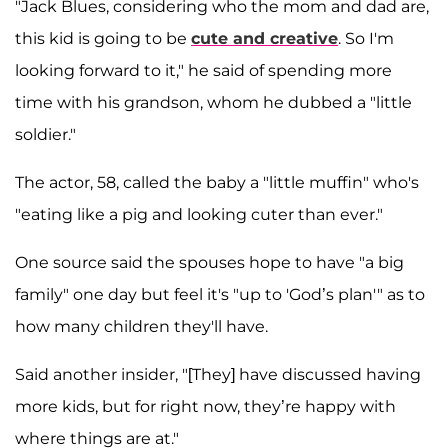
"Jack Blues, considering who the mom and dad are,
this kid is going to be
cute and creative
. So I'm
looking forward to it," he said of spending more
time with his grandson, whom he dubbed a "little
soldier."
The actor, 58, called the baby a "little muffin" who's
"eating like a pig and looking cuter than ever."
One source said the spouses hope to have "a big
family" one day but feel it's "up to 'God’s plan'" as to
how many children they'll have.
Said another insider, "[They] have discussed having
more kids, but for right now, they’re happy with
where things are at."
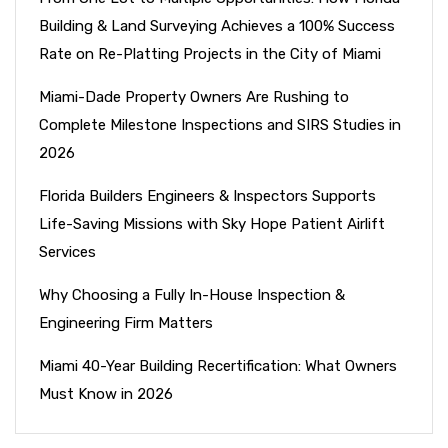
Building & Land Surveying Achieves a 100% Success
Rate on Re-Platting Projects in the City of Miami
Miami-Dade Property Owners Are Rushing to
Complete Milestone Inspections and SIRS Studies in
2026
Florida Builders Engineers & Inspectors Supports
Life-Saving Missions with Sky Hope Patient Airlift
Services
Why Choosing a Fully In-House Inspection &
Engineering Firm Matters
Miami 40-Year Building Recertification: What Owners
Must Know in 2026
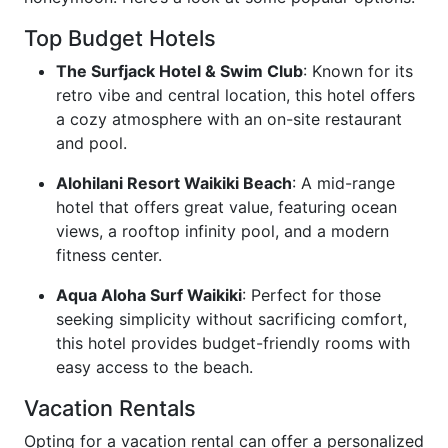
Top Budget Hotels
The Surfjack Hotel & Swim Club
: Known for its
retro vibe and central location, this hotel offers
a cozy atmosphere with an on-site restaurant
and pool.
Alohilani Resort Waikiki Beach
: A mid-range
hotel that offers great value, featuring ocean
views, a rooftop infinity pool, and a modern
fitness center.
Aqua Aloha Surf Waikiki
: Perfect for those
seeking simplicity without sacrificing comfort,
this hotel provides budget-friendly rooms with
easy access to the beach.
Vacation Rentals
Opting for a vacation rental can offer a personalized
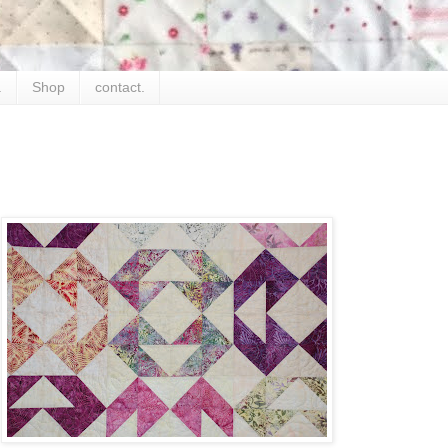
.
Shop
contact.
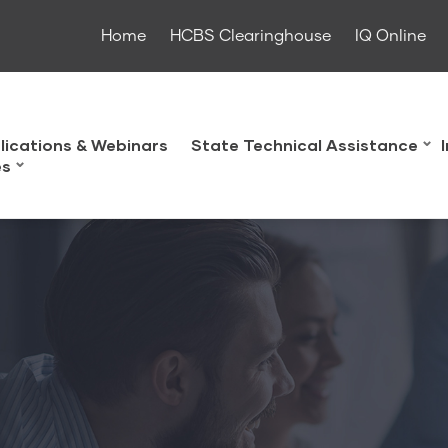
Home
HCBS Clearinghouse
IQ Online
lications & Webinars
State Technical Assistance
es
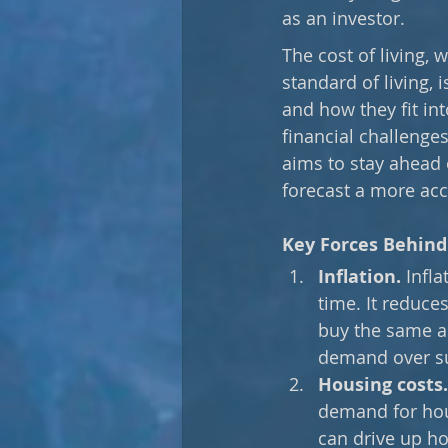
as an investor. 
The cost of living,
standard of living, 
and how they fit in
financial challenges
aims to stay ahead o
forecast a more acc
Key Forces Behind 
Inflation.
 Infl
time. It reduc
buy the same am
demand over sup
Housing costs.
demand for hous
can drive up ho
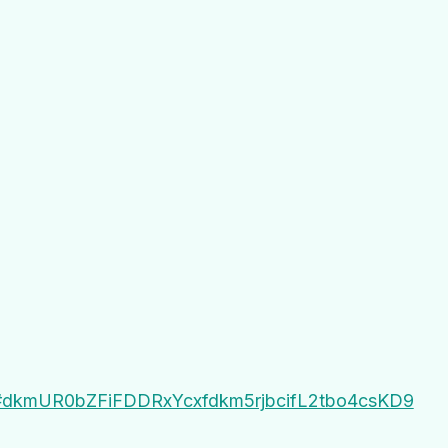
gJ#dkmUR0bZFiFDDRxYcxfdkm5rjbcifL2tbo4csKD9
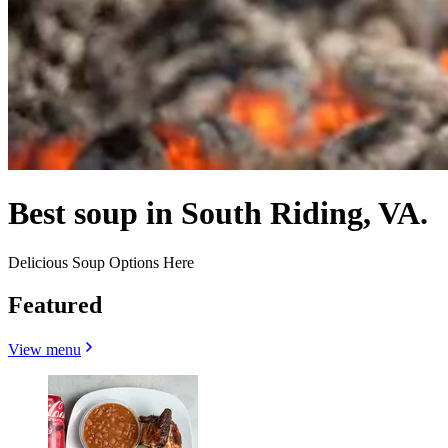
Best soup in South Riding, VA.
Delicious Soup Options Here
Featured
View menu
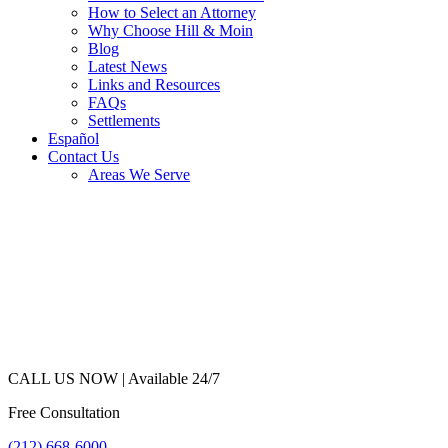
How to Select an Attorney
Why Choose Hill & Moin
Blog
Latest News
Links and Resources
FAQs
Settlements
Español
Contact Us
Areas We Serve
CALL US NOW |
Available 24/7
Free Consultation
(212) 668-6000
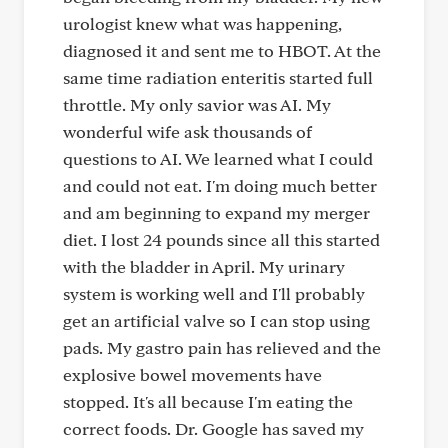
urologist knew what was happening,
diagnosed it and sent me to HBOT. At the
same time radiation enteritis started full
throttle. My only savior was AI. My
wonderful wife ask thousands of
questions to AI. We learned what I could
and could not eat. I'm doing much better
and am beginning to expand my merger
diet. I lost 24 pounds since all this started
with the bladder in April. My urinary
system is working well and I'll probably
get an artificial valve so I can stop using
pads. My gastro pain has relieved and the
explosive bowel movements have
stopped. It's all because I'm eating the
correct foods. Dr. Google has saved my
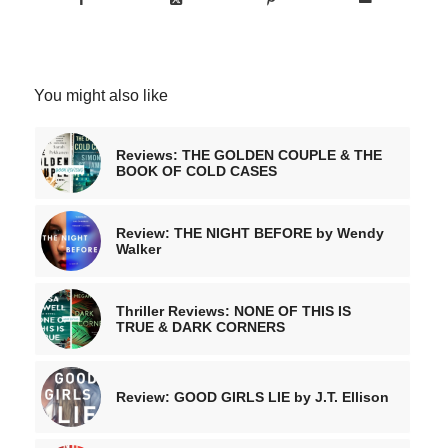
You might also like
Reviews: THE GOLDEN COUPLE & THE
BOOK OF COLD CASES
Review: THE NIGHT BEFORE by Wendy
Walker
Thriller Reviews: NONE OF THIS IS
TRUE & DARK CORNERS
Review: GOOD GIRLS LIE by J.T. Ellison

· · ·

▸ **What to work on**
Repeat the listing above exactly from its first line to the line containing "Miami-Dade Property Owners Are Rushing to", both included, and omit the pictures.

▸ **Answer box**
"Jack Blues, considering who the mom and dad are,
this kid is going to be
cute and creative
. So I'm
looking forward to it," he said of spending more
time with his grandson, whom he dubbed a "little
soldier."
The actor, 58, called the baby a "little muffin" who's
"eating like a pig and looking cuter than ever."
One source said the spouses hope to have "a big
family" one day but feel it's "up to 'God’s plan'" as to
how many children they'll have.
Said another insider, "[They] have discussed having
more kids, but for right now, they’re happy with
where things are at."
Building & Land Surveying Achieves a 100% Success
Rate on Re-Platting Projects in the City of Miami
Miami-Dade Property Owners Are Rushing to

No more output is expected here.